### EXERCISE MATERIALS
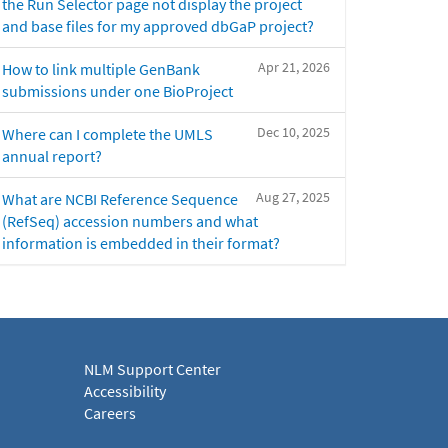
the Run Selector page not display the project
and base files for my approved dbGaP project?
Apr 21, 2026
How to link multiple GenBank
submissions under one BioProject
Dec 10, 2025
Where can I complete the UMLS
annual report?
Aug 27, 2025
What are NCBI Reference Sequence
(RefSeq) accession numbers and what
information is embedded in their format?
NLM Support Center
Accessibility
Careers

### REQUIREMENT
Starting with the line that contains "Apr 21, 2026", restate every line up to and including the last one above, exactly.

### WRITTEN RESPONSE
Apr 21, 2026
How to link multiple GenBank
submissions under one BioProject
Dec 10, 2025
Where can I complete the UMLS
annual report?
Aug 27, 2025
What are NCBI Reference Sequence
(RefSeq) accession numbers and what
information is embedded in their format?
NLM Support Center
Accessibility
Careers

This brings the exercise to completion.